Maybe we're not so different after all.
When a group of chimps from Beekse Bergen Safari Park in the Netherlands was sent to live with the chimps at the Edinburgh Zoo in 2010, they each had their own distinct grunts and calls that represented "apple."
But a new study from scientists at the University of York and University of Zurich that was published in Current Biology shows how, over time, the Dutch chimps changed their calls as they learned to vocalize "apple" in a way similar to their host chimps in Scotland.
Here, for example, is a chimp named Frek vocalizing the word "apple" when he first arrived in 2010:
Compare Frek's high-pitched cries to the vocalizations used by one of the locals, a chimp named Lucy:
As the chimps intermingled, the grunts for "apple" became similar. Three years later, Frek's version matched Lucy's:
"These data represent the first evidence of non-human animals actively modifying and socially learning the structure of a meaningful referential vocalization," Dr. Katie Slocombe, one of the authors of the study, said in a news release.

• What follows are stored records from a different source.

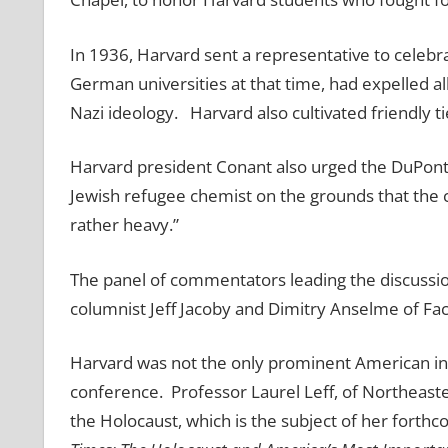
In 1936, Harvard sent a representative to celebrat
German universities at that time, had expelled all
Nazi ideology. Harvard also cultivated friendly t
Harvard president Conant also urged the DuPont
Jewish refugee chemist on the grounds that the c
rather heavy.”
The panel of commentators leading the discussi
columnist Jeff Jacoby and Dimitry Anselme of Fac
Harvard was not the only prominent American inst
conference. Professor Laurel Leff, of Northeaste
the Holocaust, which is the subject of her fort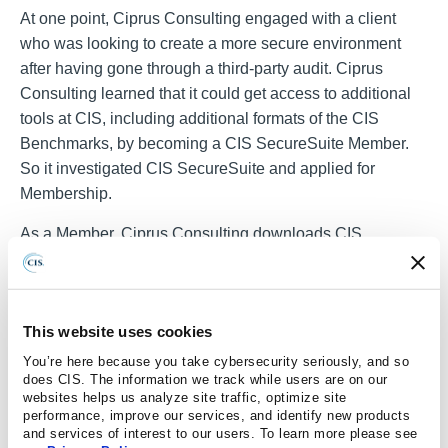
At one point, Ciprus Consulting engaged with a client
who was looking to create a more secure environment
after having gone through a third-party audit. Ciprus
Consulting learned that it could get access to additional
tools at CIS, including additional formats of the CIS
Benchmarks, by becoming a CIS SecureSuite Member.
So it investigated CIS SecureSuite and applied for
Membership.
As a Member, Ciprus Consulting downloads CIS
Benchmarks XLS spreadsheets and uses CIS-CAT
Pro
®
Assessor. After each client assessment, it outputs the final
HTML report from CIS-CAT Pro Assessor, making it easy
This website uses cookies
to navigate the results and develop clear goals for
communicating with clients.
You’re here because you take cybersecurity seriously, and so
does CIS. The information we track while users are on our
websites helps us analyze site traffic, optimize site
Want to learn about improving clients' cybersecurity
performance, improve our services, and identify new products
posture with CIS SecureSuite? Check out our video to
and services of interest to our users. To learn more please see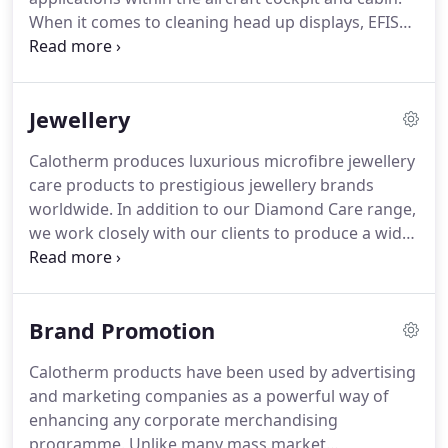
camera lens and camera filter cleaning
When it comes to cleaning head up displays, EFIS
applications.
displays, in-flight entertainment screens, avionic
Instrumentation and gun scopes, Calotherm is the
brand of choice.
We supply aviation specific
Jewellery
products, Supacloth and Supaspray, to a number
of international airlines.
We continue to supply the
Calotherm produces luxurious microfibre jewellery
UK Ministry of Defence and NATO for whom our
care products to prestigious jewellery brands
products have been specified for over 30 years.
worldwide.
In addition to our Diamond Care range,
we work closely with our clients to produce a wide
range of bespoke items, from individually
packaged cloths to rolls of branded microfibre for
window displays.
Many UK and international
Brand Promotion
brands choose Calotherm to complement the
presentation of their luxury jewellery pieces.
Calotherm products have been used by advertising
and marketing companies as a powerful way of
enhancing any corporate merchandising
programme.
Unlike many mass market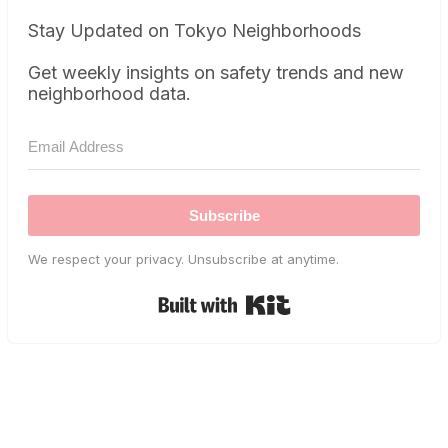
Stay Updated on Tokyo Neighborhoods
Get weekly insights on safety trends and new
neighborhood data.
Subscribe
We respect your privacy. Unsubscribe at anytime.
Built with Kit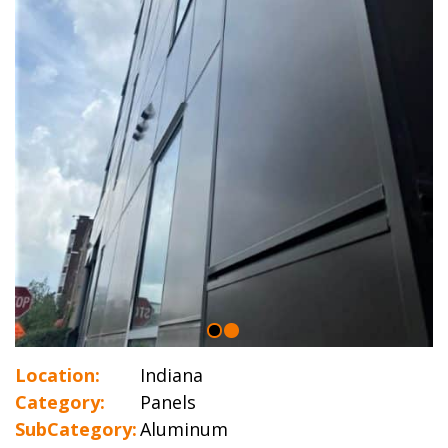
Location:
Indiana
Category:
Panels
SubCategory:
Aluminum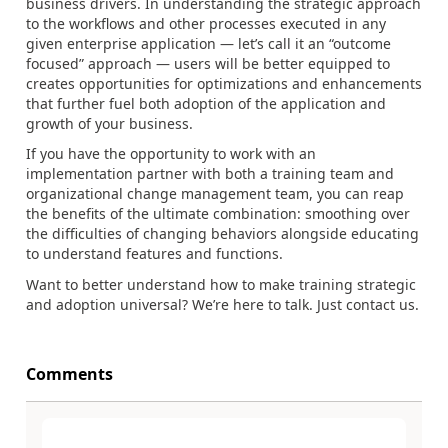
business drivers. In understanding the strategic approach
to the workflows and other processes executed in any
given enterprise application — let’s call it an “outcome
focused” approach — users will be better equipped to
creates opportunities for optimizations and enhancements
that further fuel both adoption of the application and
growth of your business.
If you have the opportunity to work with an
implementation partner with both a training team and
organizational change management team, you can reap
the benefits of the ultimate combination: smoothing over
the difficulties of changing behaviors alongside educating
to understand features and functions.
Want to better understand how to make training strategic
and adoption universal? We’re here to talk. Just contact us.
Comments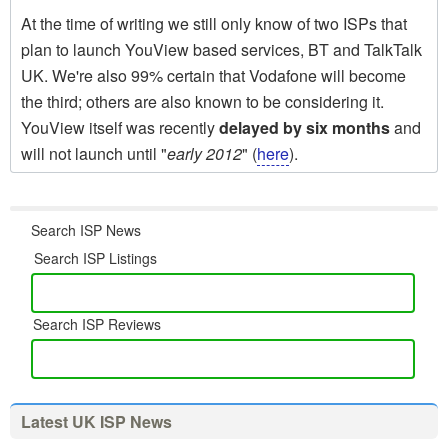
At the time of writing we still only know of two ISPs that
plan to launch YouView based services, BT and TalkTalk
UK. We're also 99% certain that Vodafone will become
the third; others are also known to be considering it.
YouView itself was recently
delayed by six months
and
will not launch until "
early 2012
" (
here
).
Search ISP News
Search ISP Listings
Search ISP Reviews
Latest UK ISP News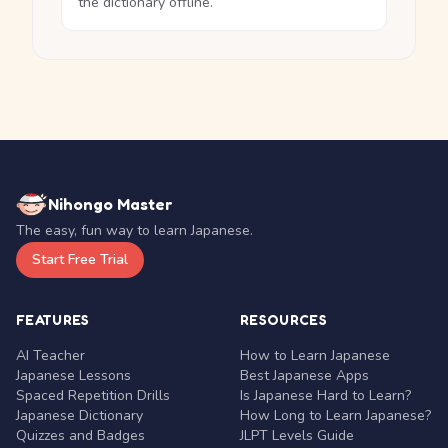
the dictionary offline.
Nihongo Master
The easy, fun way to learn Japanese.
Start Free Trial
FEATURES
RESOURCES
AI Teacher
How to Learn Japanese
Japanese Lessons
Best Japanese Apps
Spaced Repetition Drills
Is Japanese Hard to Learn?
Japanese Dictionary
How Long to Learn Japanese?
Quizzes and Badges
JLPT Levels Guide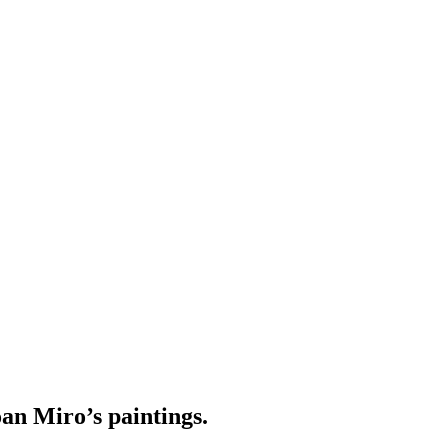
an Miro’s paintings.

Dr. Simon Townsend, one of the study's co-authors, told the BBC that they're still not sure if this means the chimps have learned another sound for "apple" -- like a human who speaks English learning the word in French -- or if they've simply picked up the local accent in the Scottish zoo.
“These findings might shed some light on the evolutionary origins of these abilities," Townsend said in a news release. "The fact that both humans and now chimpanzees possess this basic ability suggests that our shared common ancestor living over 6 million years ago may also have been socially learning referential vocalizations.”
The study builds on a growing body of work into the vocalizations of primates and how they can change and develop over time.
Last month, researchers wrote of an orangutan in Germany that was apparently trying to mimic human speech patterns.
While it's tempting to compare these vocalizations to speech and language, scientists say the reality is far more complicated.
Dr. Adriano Lameira, co-founder and president of the orangutan research organization Pongo Foundation and one of the authors of last month's study, said the new research "generates a striking parallel with how humans learn words and attribute them with meaning."
At the same time, it may not have been entirely conscious, that the amount of time it took for the vocalizations to change suggest "physiological processes or passive adaptation (possibly oxytocin-regulated since convergence was dependent on the quality of the relationships between the individuals), not so much voluntary acts," Lameira told The Huffington Post.
Chimps can also pass their calls on through generations.
"This is still remarkably different from what humans do –- we modify at will and instantly new and learned calls," Lameira said.
Dr. Rob Shumaker, supervising vice president of conservation, science, and education at the Indianapolis Zoo and a co-author on the orangutan paper, said that -- as with humans -- a common vocabulary allows chimps to communicate more effectively.
"While it’s not surprising that chimpanzees prioritize group cohesion, it is quite remarkable to see it documented through these evolving vocalizations," Shumaker said.
"Overall, the paper speaks to the cognitive complexity that is present in chimpanzees and great apes in general," Shumaker said. "Further, it affirms the notion that any differences we see between the mental skills of humans and the other great apes are ones of degree, not kind."